The “Hommens de Courage” focuses on the daily life of the Arizona firefighters team, which is committed to earning a hotshot certificate, and professionals are eligible to fight fires in the loco, using only firebrakes, a technique that defines the fire line in millimeters. Until they get there and become the first elite municipal squad in the United States, Eric Marsh, head of the team and his leader Josh Brolin in Midwestern Arizona, Prescott, is pleased to follow. Battalions already approved, go into the woods with more precise ideas of where they are heading and, therefore, know what mechanisms to prevent if a fire breaks out without previous warning. Jeff Bridges’s effective participation, the veteran Duane Steinbrink, is the godfather of the class and is responsible for providing all the guidance he can to Marsh’s men to improve the performance of the group, but he also interferes with Ralph Alderman’s character evaluator, Hayes.
The steady companionship admiration of Eric Warren Singer and Ken Nolan’s script is even more pronounced with the entry of Brendan McDonough, the victim of the typical ups and downs of drug addiction. Upon learning that he is going to be a father, something suddenly dawns on McDonough and he decides to change his life. Miles Teller’s interpretation – which is impressively accurate in raising emotions when needed, but also in the role of a wounded beast – adds further meaning to the periodic narrative, in which firefighters are subjected to constant stress situations with which they feel they can reasonably do so. When many men gather, it clears the air with distinctive sounds that come out of their mouths. This is just McDonough, the weakest of them all, opposed to the most severe blow he can take, in Peloton’s first big challenge after properly registering it as official hotshots.

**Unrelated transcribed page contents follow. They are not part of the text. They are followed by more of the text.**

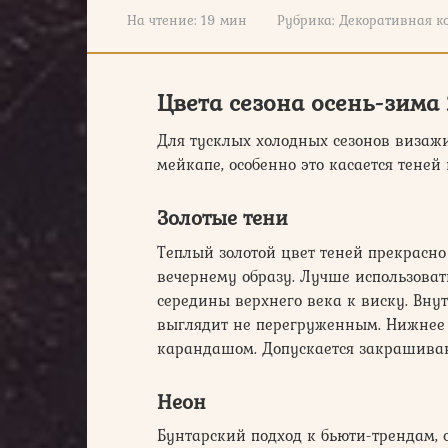
На чтение:
19 мин
Рубрика:
Декоративная к
Цвета сезона осень-зима
Для тусклых холодных сезонов визажи
мейкапе, особенно это касается теней
Золотые тени
Теплый золотой цвет теней прекрасно
вечернему образу. Лучше использоват
середины верхнего века к виску. Вну
выглядит не перегруженным. Нижнее 
карандашом. Допускается закрашиван
Неон
Бунтарский подход к бьюти-трендам,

When everything is going exceptionally well, especially in the stories of the occasion, there comes a moment when the spectator begins to accept the wonders about his instinct and the published hecatomb. I was directly aware of the misfortune of the Prescott firefighters, and it was hard to believe what my eyes were in tears-eyes. Another of those plots in which life writes to perfection, “Courageous Men,” at the same time, is carried to an end with moving and inspiring decor. Anyone who has not touched the play of lost men will have the pretense of watching a movie for its technical quality. But it is getting very hard for me.